In this study, we tried to differentiate between AC and SCC of the lung using PET/CT parameters. We found a statistically significant difference between the SCC and AC regarding the tumor size, SUVmax of the tumor, and the TLR with these parameters are higher among patients with SCC.
We studied 60 patients who were pathologically proven to have either lung SCC or AC which are considered the most common pathological types. The number of patients with AC was larger than patients with SCC at 60% and 40%, respectively. This is consistent with the international epidemiology of lung cancer and the switch that happened after 1990 with lung AC becoming the first type of lung cancer representing 60% of all types followed by SCC representing 20% . Karam et al. , Kim et al. , and Wang et al.  also included patients with only pathologically proven AC and SCC during their research and found that the AC patients are more than SCC patients; AC patients in their sample represented 60.2%, 56.3%, and 66.4%, respectively, which is very close to our patient sample.
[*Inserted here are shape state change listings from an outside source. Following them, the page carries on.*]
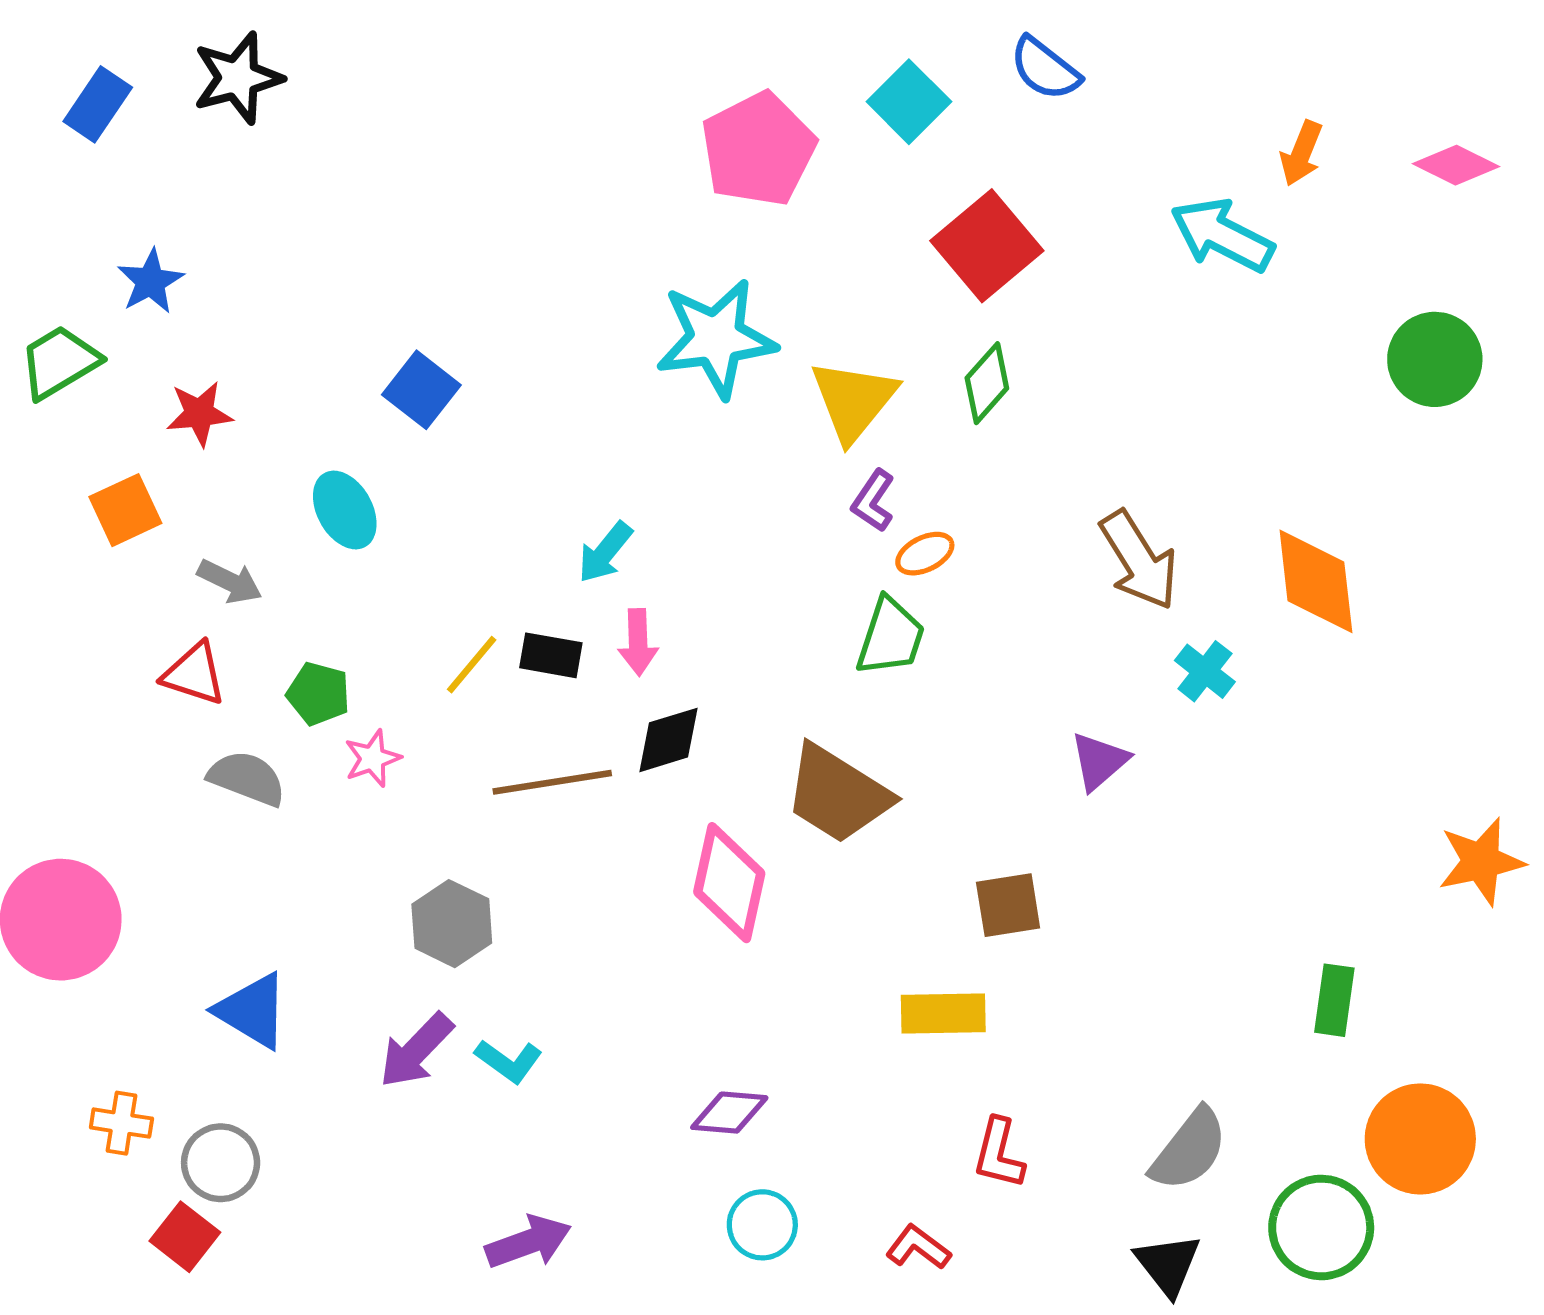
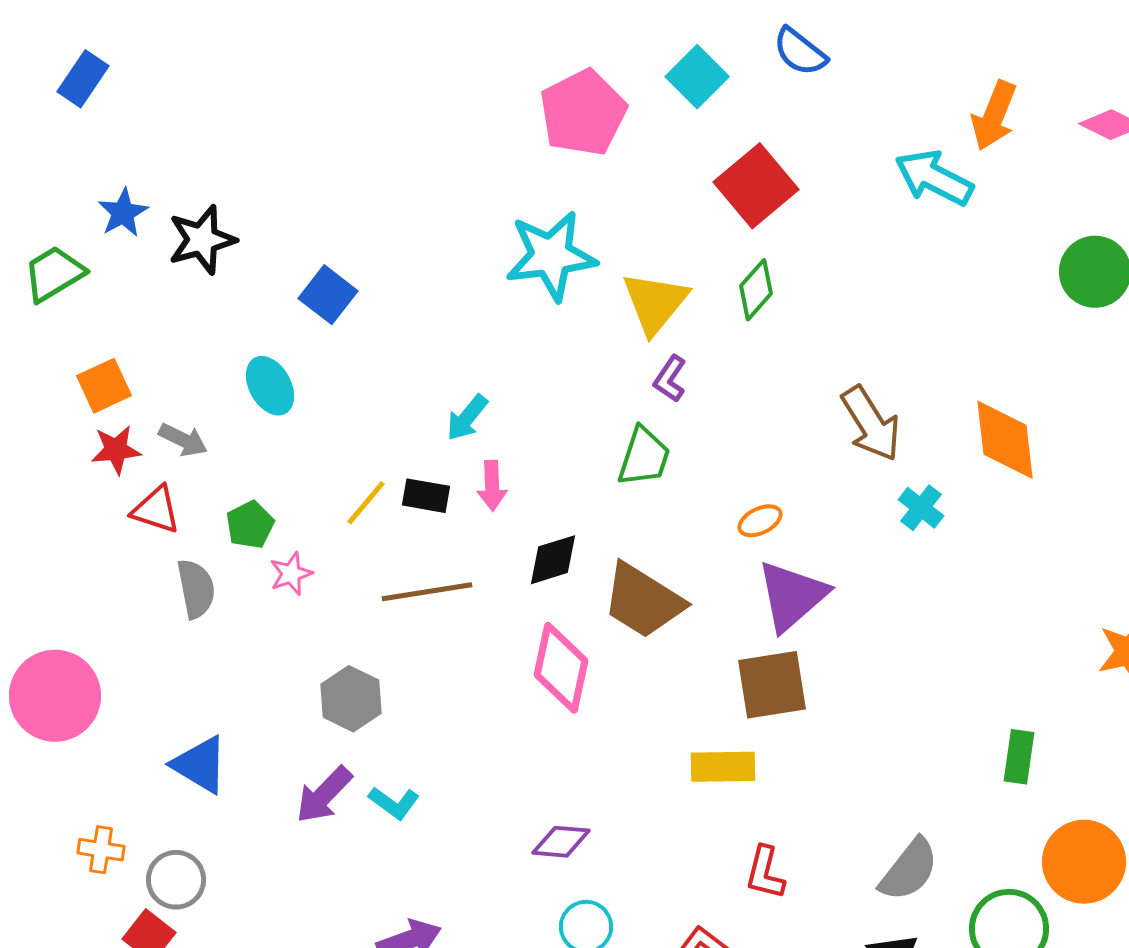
black star: (238, 78) -> (202, 240), moved
orange arrow: (1301, 153) -> (994, 116), size x1.4
red star: (199, 414) -> (116, 450), moved
orange ellipse: (925, 554) -> (760, 521), moved
green trapezoid: (890, 637) -> (644, 457), moved
green pentagon: (318, 694) -> (250, 525), turned 30
black diamond: (668, 740) -> (553, 560), moved
purple triangle: (1099, 761) -> (792, 596), moved, size x1.6
gray semicircle: (247, 778) -> (196, 589), turned 58
brown square: (1008, 905) -> (772, 685), size x1.4

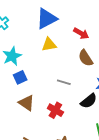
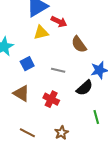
red arrow: (81, 33) -> (59, 22), moved
blue square: (20, 77) -> (27, 64), moved

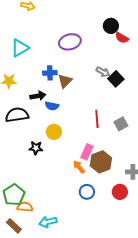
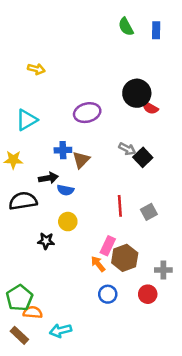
black circle: (111, 26) -> (137, 93), size x1.5

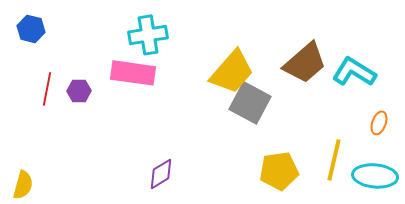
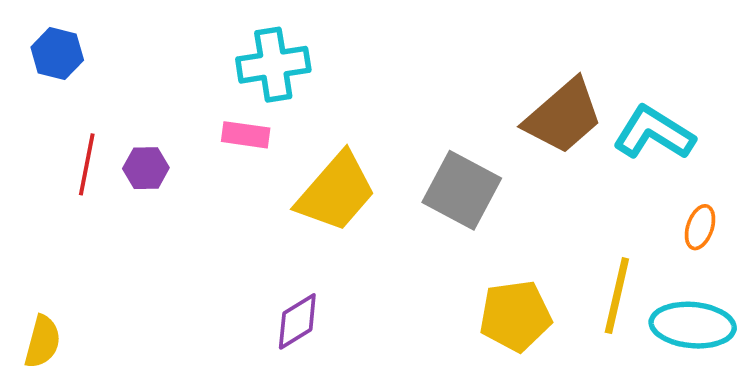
yellow trapezoid: (232, 72) -> (336, 192), moved
pink rectangle: (133, 73) -> (246, 135), size x0.6

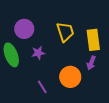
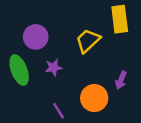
yellow trapezoid: (65, 32) -> (88, 41), turned -115
yellow rectangle: (93, 40) -> (120, 19), moved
However, Lu et al.  and Sunnetcioglu et al.  included patients with other pathological types such as bronchoalveolar carcinoma and small cell lung cancer.
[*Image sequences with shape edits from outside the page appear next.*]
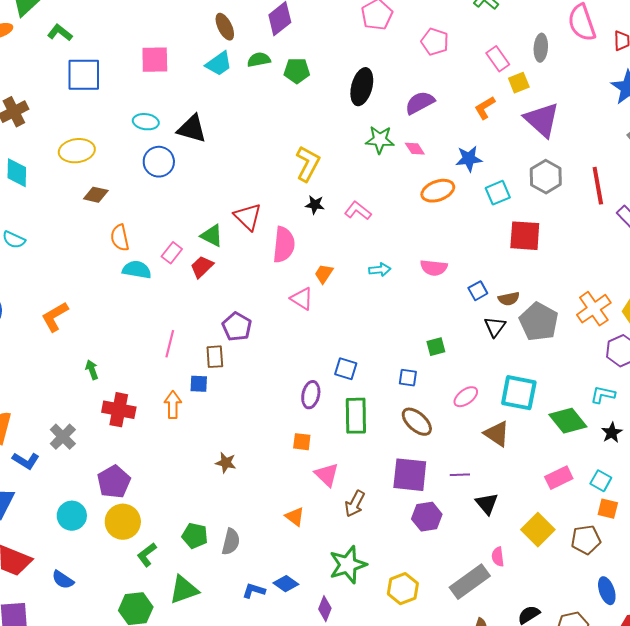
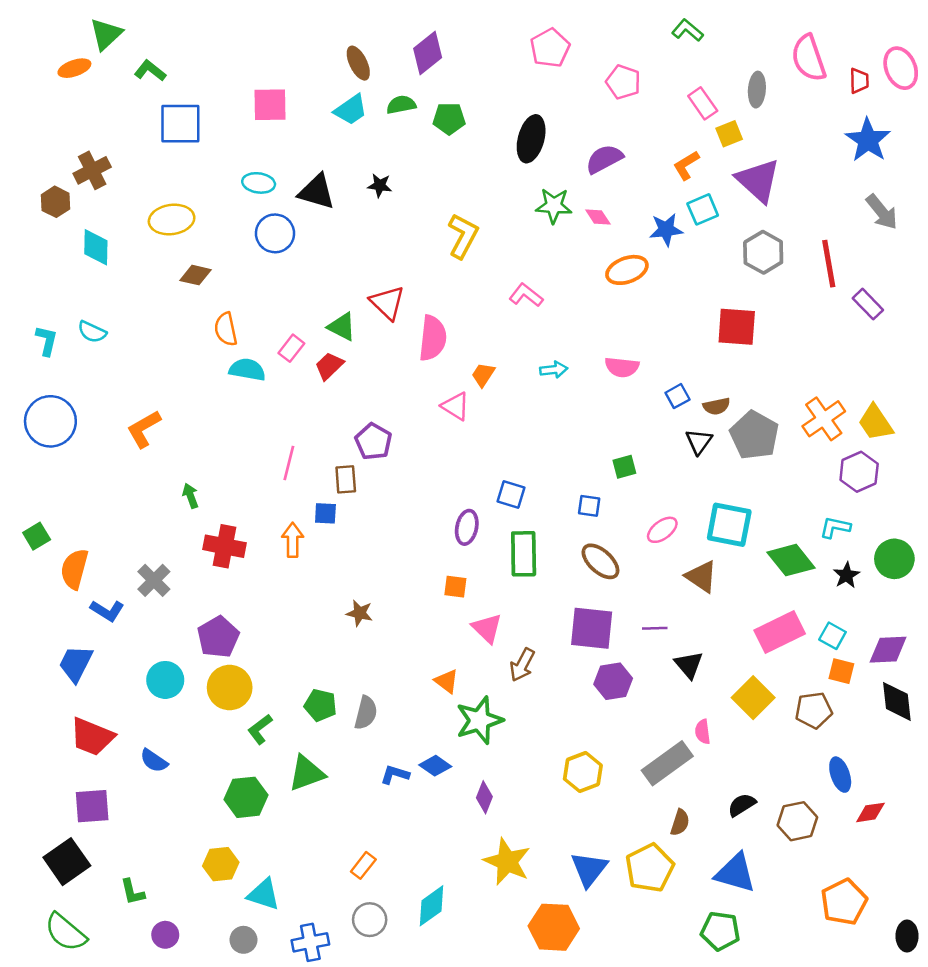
cyan square: (498, 193) -> (703, 209), moved
black star: (315, 205) -> (380, 185), moved
pink rectangle: (559, 478) -> (780, 632), size x1.4
green star: (348, 565) -> (479, 720), moved

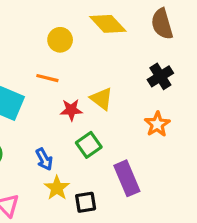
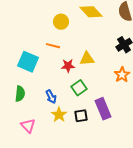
yellow triangle: (101, 99) -> (87, 59), turned -42
black square: (86, 202) -> (81, 116), moved

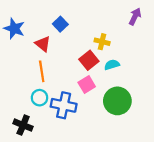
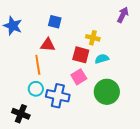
blue square: (60, 24) -> (55, 22), turned -32
red triangle: (43, 44) -> (48, 45), moved, turned -35
red square: (89, 60) -> (81, 55), turned -36

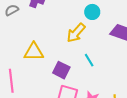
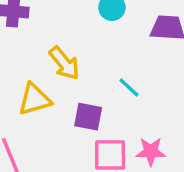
yellow arrow: (76, 33) -> (64, 63), moved, turned -65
A significant correlation was found between the size of the tumor measured on contrast-enhanced CT images and the pathological type of the tumor with SCC masses showed higher sizes compared to the AC masses with P value = 0.008. This is also in keeping with previous studies that found a larger size of SCC tumor [12, 14, 17].
Multiple previous studies found a significant correlation between the pathological type of the NSCLC and SUVmax of the tumoral lesions with SCC lesions showed higher SUVmax compared to AC [12,13,14,15,16,17]. This is in agreement with our result and this can be explained by the higher size of the SCC tumors as shown in our study and subsequently containing a larger number of malignant cells leading to increased metabolic activity compared to AC tumors which reflects the FDG uptake and SUVmax.
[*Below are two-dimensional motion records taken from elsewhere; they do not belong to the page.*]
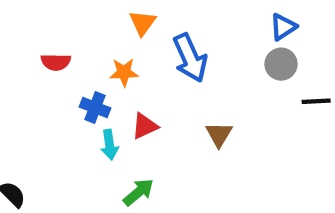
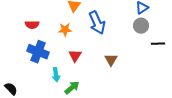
blue cross: (95, 107) -> (38, 52), moved, size x1.5
red triangle: (145, 126) -> (75, 56), turned -32
cyan arrow: (109, 145) -> (56, 75), moved

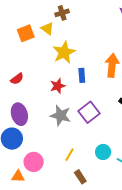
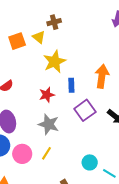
purple square: (89, 112) -> (85, 110), moved
yellow line: (70, 155) -> (47, 153), moved
pink circle: (34, 162) -> (22, 154), moved

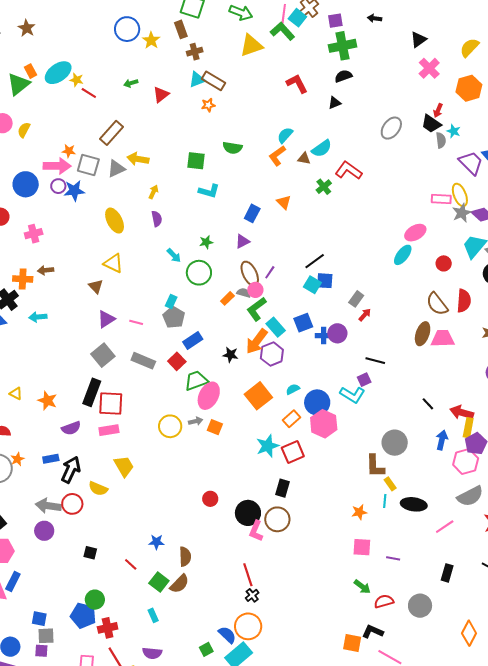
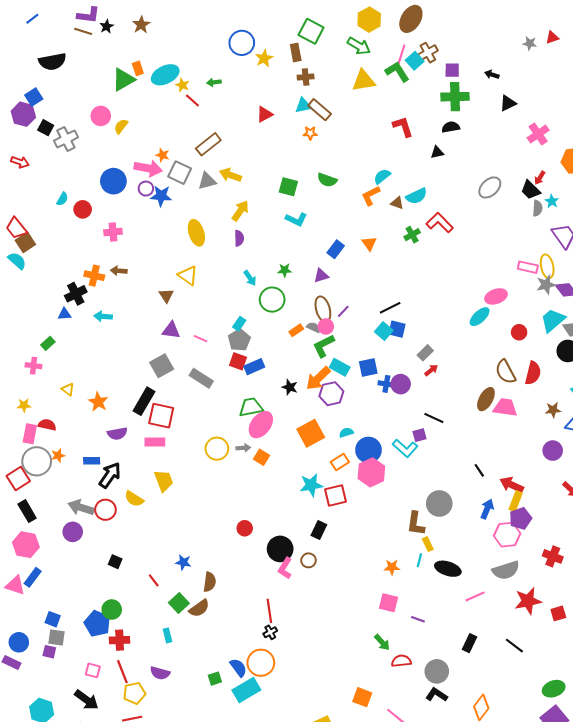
black triangle: (418, 40) -> (508, 103), moved
green arrow: (131, 83) -> (214, 82), moved
yellow arrow: (153, 192) -> (240, 211), size x1.5
purple triangle: (106, 319) -> (171, 330), turned 30
cyan rectangle: (276, 327) -> (340, 367), turned -30
red square: (177, 361) -> (238, 361), moved, turned -36
brown circle: (277, 519) -> (309, 560), size x0.6
black L-shape: (373, 632) -> (437, 695), moved

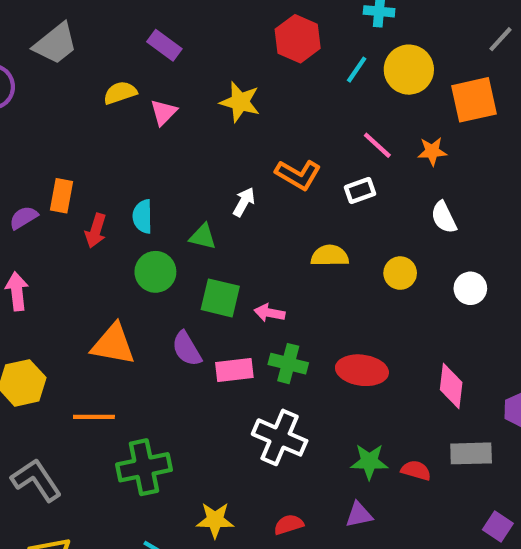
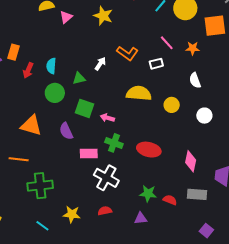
green triangle: (203, 237) -> (79, 78), turned -32
yellow semicircle: (330, 256) -> (139, 93), size x1.4
pink rectangle: (234, 370) -> (89, 153), moved
red semicircle: (289, 525) -> (105, 211), moved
De Geus et al.  found a significant difference between the SUVmax of SCC compared to AC and large cell carcinoma yet there was no significant difference found between AC and large cell carcinoma. Lu et al.  found a statistically significant difference between the SUVmax of SCC, AC, and bronchoalveolar carcinoma. Multiple studies also found a correlation between the SUVmax and the degree of differentiation of the tumor [9, 17].
No statistically significant correlation was found between the SUVmax of the tumor and the sex or gender of our patients and this is consistent with Karam et al.  and Lin et al. .
Regarding the SUVmax of the lymph nodes, no significant difference was found between the SUVmax of the lymph nodes of AC patients and SCC patients and no significant correlation between the SUVmax of the lymph nodes and the size of the tumor; however, we found a highly significant correlation between the SUVmax of the LN and SUVmax of the tumor. Wang et al.  also found no difference between AC and SCC as regards the metastatic lymph nodes SUVmax. Nambu et al.  and Li et al.  reported that tumor with higher SUVmax has a higher risk of lymph nodes metastases.
In the current study, we tried to make a normalization for the SUVmax of the tumor by dividing it by the SUVmax of the liver trying to eliminate the effects of other parameters that may affect the accuracy of the SUVmax such as the dose of FDG, the weight of the patient, the time gap between the injection and the acquisition and lastly the patients’ glucose level. Multiple previous types of research used the liver as a parameter for normalization [17, 22]. TLR showed a significant difference between patients with AC and patients with SCC being higher in patients with SCC and this is consistent with Duan et al.  who concluded that TLR is one of the parameters which can be used to differentiate between SCC and AC and also showed a significant correlation with the tumor differentiation.
To our knowledge, no previous studies tried to calculate the cut-off values of SUVmax of the tumor, size of the tumor, and TLR which can be used to differentiate between the SCC and AC. However, all these parameters showed the same sensitivity (75%), and TLR showed the highest specificity 77.78% compared to 76.47% for tumor size and 72.22% for SUVmax.
Shao et al.  tried to use PET/CT to predict the different pathological subtypes and growth patterns of early adenocarcinoma. They found higher SUVmax in cases with invasive adenocarcinoma compared to adenocarcinoma in situ and minimally invasive adenocarcinoma with median SUVmax = 2.0 which was the optimal cutoff value with P value = 0.008. Also, they found a SUVmax of 1.4 was the optimal cutoff value for differentiating the growth pattern of adenocarcinoma.
Liu et al.  tried to use SUVmax to differentiate between the synchronous multiple primary lung tumors and the lung metastases and they found SUVmax of 1.7 the best cut-off value with 62.7% sensitivity and 82.6% specificity.
Limitations The current study tried to differentiate between the two commonest pathological subtypes of lung cancers. So, further studies can be conducted on more pathological types. Also, bigger sample size and multicentric studies are needed to obtain more accurate results. Finally, the degree of tumor differentiation is better to be added in comparison.